🤖 AI Summary
The scientific and engineering communities lack unified, reproducible benchmarks for evaluating AI/ML methods in dynamical systems modeling. Method: This paper introduces the Common Task Framework (CTF), a general-purpose framework targeting multiple scientific objectives—including prediction, state reconstruction, generalization, and control—under realistic constraints of limited data and noisy measurements. CTF establishes standardized datasets, objective evaluation metrics, and an open benchmarking platform. Contribution/Results: CTF enables the first cross-disciplinary, physics-constrained comparison of system identification and machine learning algorithms, facilitating rapid iterative development and integration. Experimental results demonstrate that CTF significantly improves model development efficiency and deployment reliability, thereby addressing a critical gap in AI evaluation frameworks oriented toward scientific discovery.
📝 Abstract
Machine learning (ML) and artificial intelligence (AI) algorithms are transforming and empowering the characterization and control of dynamic systems in the engineering, physical, and biological sciences.

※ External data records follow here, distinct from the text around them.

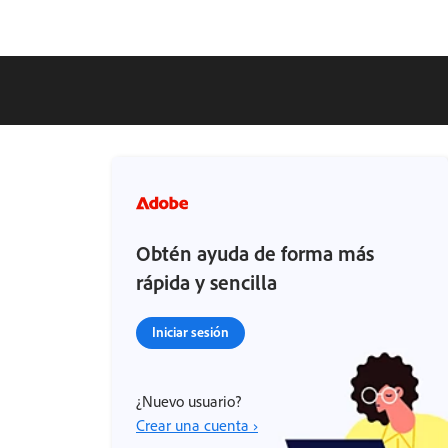
Obtén ayuda de forma más
rápida y sencilla
Iniciar sesión
¿Nuevo usuario?
Crear una cuenta ›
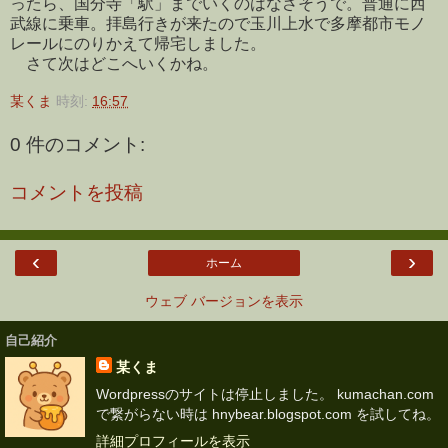
ったら、国分寺「駅」までいくのはなさそうで。普通に西
武線に乗車。拝島行きが来たので玉川上水で多摩都市モノ
レールにのりかえて帰宅しました。
さて次はどこへいくかね。
某くま
時刻:
16:57
0 件のコメント:
コメントを投稿
‹
›
ホーム
ウェブ バージョンを表示
自己紹介
某くま
Wordpressのサイトは停止しました。 kumachan.com
で繋がらない時は hnybear.blogspot.com を試してね。
詳細プロフィールを表示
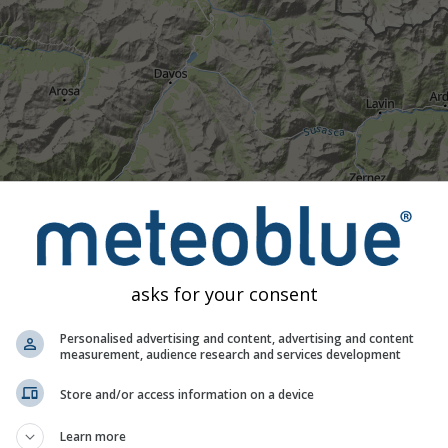
asks for your consent
Personalised advertising and content, advertising and content
measurement, audience research and services development
Store and/or access information on a device
Moderat
Stark
Sehr schwer
Hagel
Learn more
 46.76°N 9.81°O. Diese Animation zeigt das
Niederschlagsradar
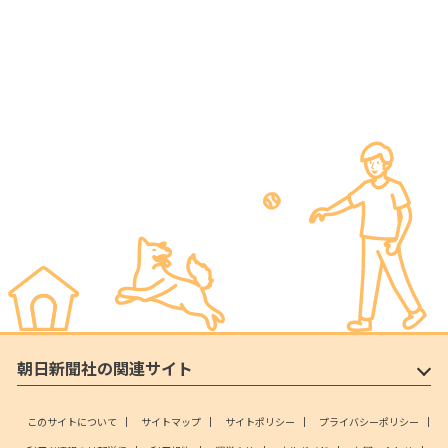
朝日新聞社の関連サイト
このサイトについて
サイトマップ
サイトポリシー
プライバシーポリシー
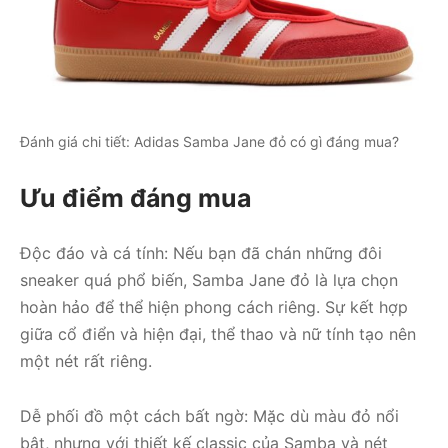
Đánh giá chi tiết: Adidas Samba Jane đỏ có gì đáng mua?
Ưu điểm đáng mua
Độc đáo và cá tính: Nếu bạn đã chán những đôi
sneaker quá phổ biến, Samba Jane đỏ là lựa chọn
hoàn hảo để thể hiện phong cách riêng. Sự kết hợp
giữa cổ điển và hiện đại, thể thao và nữ tính tạo nên
một nét rất riêng.
Dễ phối đồ một cách bất ngờ: Mặc dù màu đỏ nổi
bật, nhưng với thiết kế classic của Samba và nét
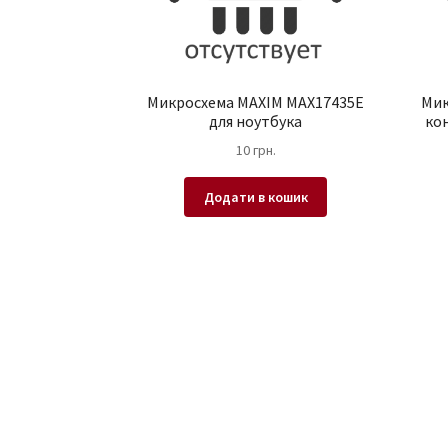
Микросхема MAXIM MAX17435E
Мик
для ноутбука
ко
10
грн.
Додати в кошик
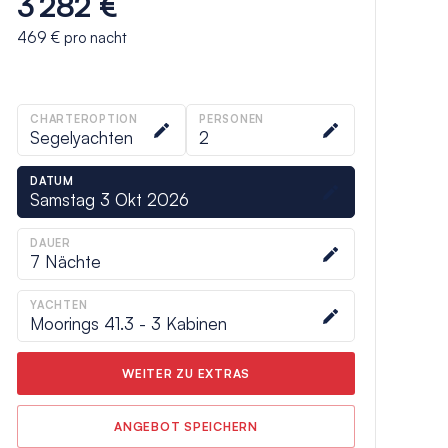
3 282 €
469 €
pro nacht
CHARTEROPTION
PERSONEN
Segelyachten
2
DATUM
Samstag 3 Okt 2026
DAUER
7
Nächte
YACHTEN
Moorings 41.3 - 3 Kabinen
WEITER ZU EXTRAS
ANGEBOT SPEICHERN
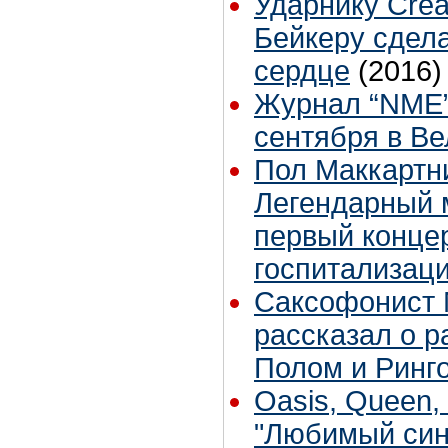
Ударнику Cre
Бейкеру сдел
сердце
(2016)
Журнал “NME”
сентября в В
Пол Маккартни
Легендарный 
первый конце
госпитализаци
Саксофонист 
рассказал о р
Полом и Ринг
Oasis, Queen, 
"Любимый син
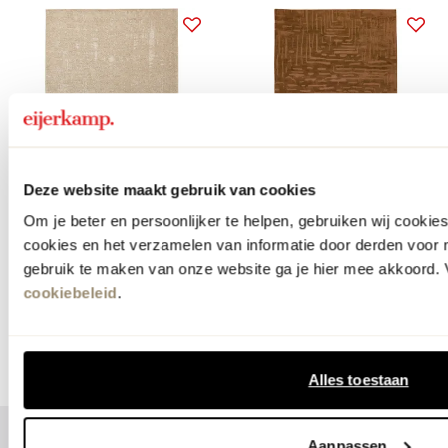
Deze website maakt gebruik van cookies
snel in huis
Om je beter en persoonlijker te helpen, gebruiken wij cooki
Brinker Carpets
COCO maison
cookies en het verzamelen van informatie door derden voor 
Grunge Sand Vloerkleed
Winding Vloerkleed
gebruik te maken van onze website ga je hier mee akkoord. V
1769.-
349.-
cookiebeleid
.
meer kleuren
Alles toestaan
Aanpassen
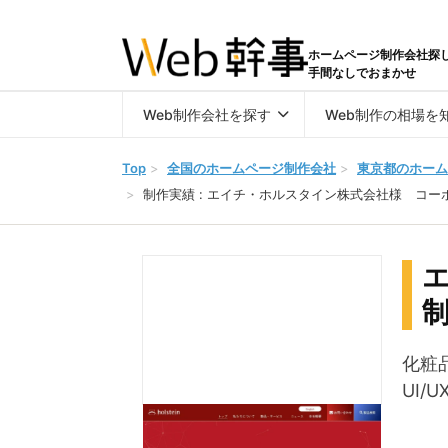
ホームページ制作会社探
手間なしでおまかせ
Web制作会社を探す
Web制作の相場を
Top
>
全国のホームページ制作会社
>
東京都のホーム
>
制作実績 : エイチ・ホルスタイン株式会社様 コ
化粧
UI/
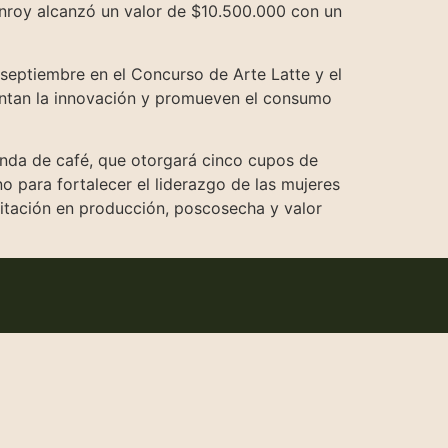
onroy alcanzó un valor de $10.500.000 con un
e septiembre en el Concurso de Arte Latte y el
mentan la innovación y promueven el consumo
enda de café, que otorgará cinco cupos de
o para fortalecer el liderazgo de las mujeres
citación en producción, poscosecha y valor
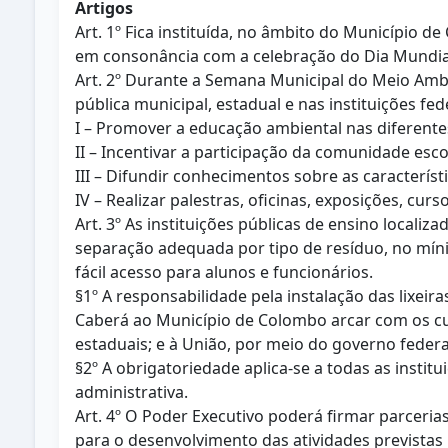
Artigos
Art. 1º Fica instituída, no âmbito do Município 
em consonância com a celebração do Dia Mundi
Art. 2º Durante a Semana Municipal do Meio Ambi
pública municipal, estadual e nas instituições fe
I – Promover a educação ambiental nas diferente
II – Incentivar a participação da comunidade esc
III – Difundir conhecimentos sobre as caracterí
IV – Realizar palestras, oficinas, exposições, cu
Art. 3º As instituições públicas de ensino local
separação adequada por tipo de resíduo, no mínimo
fácil acesso para alunos e funcionários.
§1º A responsabilidade pela instalação das lixeira
Caberá ao Município de Colombo arcar com os cus
estaduais; e à União, por meio do governo federal
§2º A obrigatoriedade aplica-se a todas as instit
administrativa.
Art. 4º O Poder Executivo poderá firmar parcerias
para o desenvolvimento das atividades previstas 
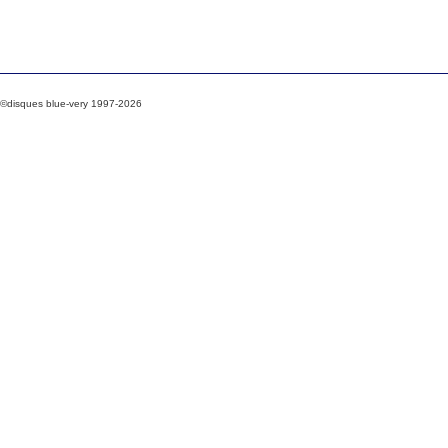
©disques blue-very 1997-2026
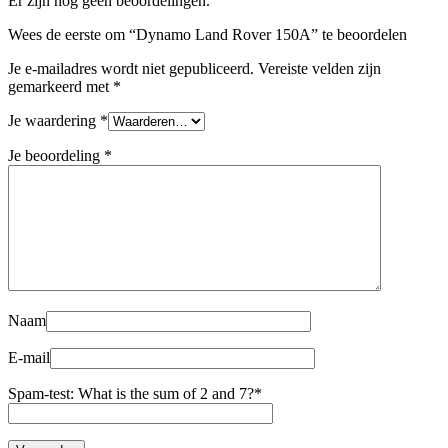
Er zijn nog geen beoordelingen.
Wees de eerste om “Dynamo Land Rover 150A” te beoordelen
Je e-mailadres wordt niet gepubliceerd.
Vereiste velden zijn
gemarkeerd met
*
Je waardering
*
Je beoordeling
*
Naam
E-mail
Spam-test: What is the sum of 2 and 7?*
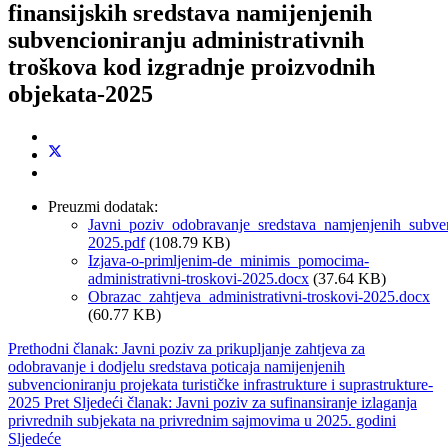
finansijskih sredstava namijenjenih
subvencioniranju administrativnih
troškova kod izgradnje proizvodnih
objekata-2025
Preuzmi dodatak:
Javni_poziv_odobravanje_sredstava_namjenjenih_subven
2025.pdf
(108.79 KB)
Izjava-o-primljenim-de_minimis_pomocima-
administrativni-troskovi-2025.docx
(37.64 KB)
Obrazac_zahtjeva_administrativni-troskovi-2025.docx
(60.77 KB)
Prethodni članak: Javni poziv za prikupljanje zahtjeva za
odobravanje i dodjelu sredstava poticaja namijenjenih
subvencioniranju projekata turističke infrastrukture i suprastrukture-
2025
Pret
Sljedeći članak: Javni poziv za sufinansiranje izlaganja
privrednih subjekata na privrednim sajmovima u 2025. godini
Sljedeće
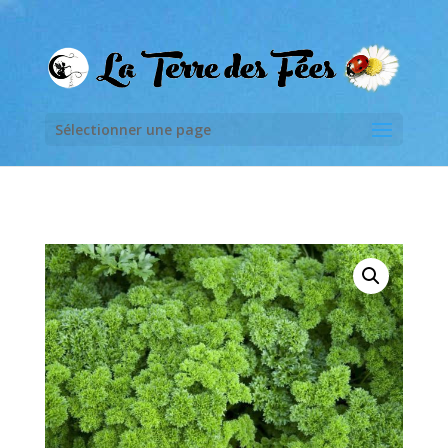
Sélectionner une page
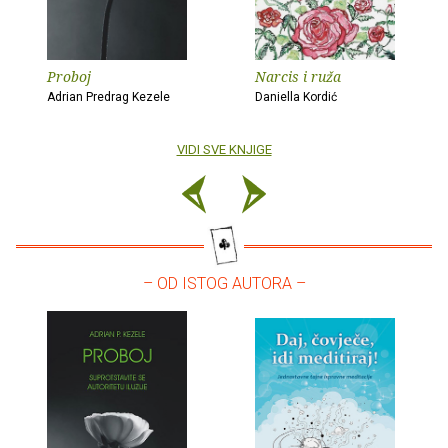
Proboj
Narcis i ruža
Adrian Predrag Kezele
Daniella Kordić
VIDI SVE KNJIGE
– OD ISTOG AUTORA –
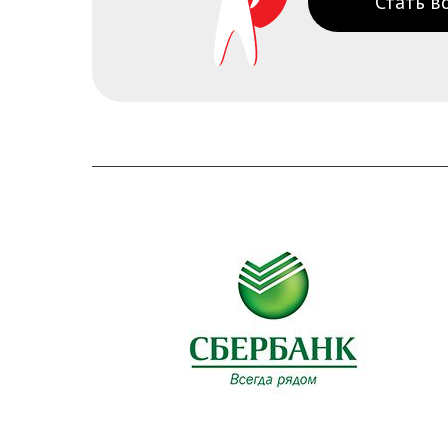
Стать в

These emerging modeling paradigms require comparative metrics to evaluate a diverse set of scientific objectives, including forecasting, state reconstruction, generalization, and control, while also considering limited data scenarios and noisy measurements. We introduce a common task framework (CTF) for science and engineering, which features a growing collection of challenge data sets with a diverse set of practical and common objectives. The CTF is a critically enabling technology that has contributed to the rapid advance of ML/AI algorithms in traditional applications such as speech recognition, language processing, and computer vision. There is a critical need for the objective metrics of a CTF to compare the diverse algorithms being rapidly developed and deployed in practice today across science and engineering.